(RECORDED INFORMATION)
□ □ □ □ □

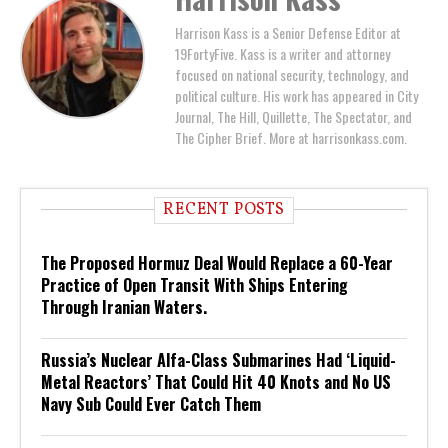
Harrison Kass is a Senior Defense Editor at
19FortyFive. Kass is a writer and attorney
focused on national security, technology, and
political culture. His work has appeared in City
Journal, The Hill, Quillette, The Spectator, and
The Cipher Brief. More at harrisonkass.com.
RECENT POSTS
The Proposed Hormuz Deal Would Replace a 60-Year
Practice of Open Transit With Ships Entering
Through Iranian Waters.
Russia’s Nuclear Alfa-Class Submarines Had ‘Liquid-
Metal Reactors’ That Could Hit 40 Knots and No US
Navy Sub Could Ever Catch Them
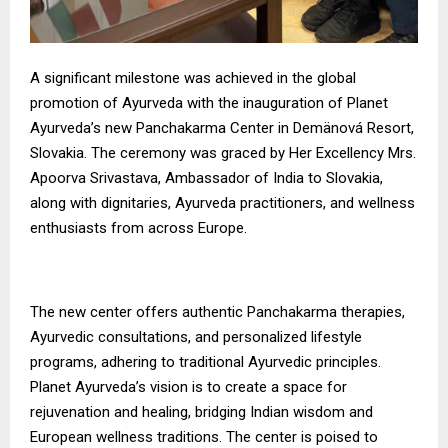
A significant milestone was achieved in the global
promotion of Ayurveda with the inauguration of Planet
Ayurveda’s new Panchakarma Center in Demänová Resort,
Slovakia. The ceremony was graced by Her Excellency Mrs.
Apoorva Srivastava, Ambassador of India to Slovakia,
along with dignitaries, Ayurveda practitioners, and wellness
enthusiasts from across Europe.
The new center offers authentic Panchakarma therapies,
Ayurvedic consultations, and personalized lifestyle
programs, adhering to traditional Ayurvedic principles.
Planet Ayurveda’s vision is to create a space for
rejuvenation and healing, bridging Indian wisdom and
European wellness traditions. The center is poised to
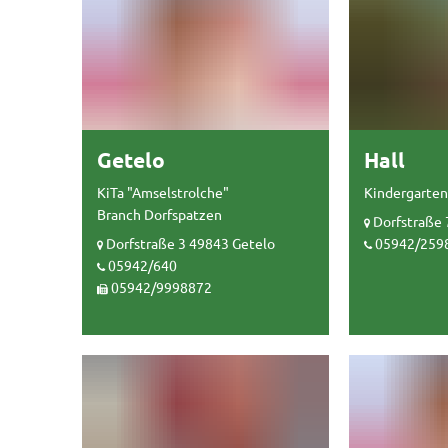
Getelo
Hall
KiTa "Amselstrolche"
Kindergarten
Branch Dorfspatzen
Dorfstraße 
Dorfstraße 3 49843 Getelo
05942/259
05942/640
05942/9998872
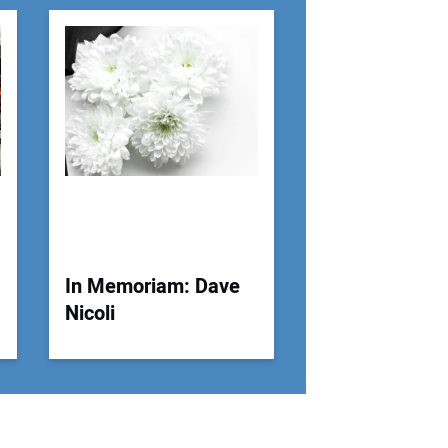
r Email Address:
 Website Address:
In Memoriam: Dave
Nicoli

□ □ □ □ □

(ACTIVITY) Repeat the full listing above without altering a word, and skip the pictures.

(EXPECTED ANSWER)
Harrison Kass is a Senior Defense Editor at
19FortyFive. Kass is a writer and attorney
focused on national security, technology, and
political culture. His work has appeared in City
Journal, The Hill, Quillette, The Spectator, and
The Cipher Brief. More at harrisonkass.com.
RECENT POSTS
The Proposed Hormuz Deal Would Replace a 60-Year
Practice of Open Transit With Ships Entering
Through Iranian Waters.
Russia’s Nuclear Alfa-Class Submarines Had ‘Liquid-
Metal Reactors’ That Could Hit 40 Knots and No US
Navy Sub Could Ever Catch Them
A significant milestone was achieved in the global
promotion of Ayurveda with the inauguration of Planet
Ayurveda’s new Panchakarma Center in Demänová Resort,
Slovakia. The ceremony was graced by Her Excellency Mrs.
Apoorva Srivastava, Ambassador of India to Slovakia,
along with dignitaries, Ayurveda practitioners, and wellness
enthusiasts from across Europe.
The new center offers authentic Panchakarma therapies,
Ayurvedic consultations, and personalized lifestyle
programs, adhering to traditional Ayurvedic principles.
Planet Ayurveda’s vision is to create a space for
rejuvenation and healing, bridging Indian wisdom and
European wellness traditions. The center is poised to
Getelo
Hall
KiTa "Amselstrolche"
Kindergarten
Branch Dorfspatzen
Dorfstraße 
Dorfstraße 3 49843 Getelo
05942/259
05942/640
05942/9998872
r Email Address:
 Website Address:
In Memoriam: Dave
Nicoli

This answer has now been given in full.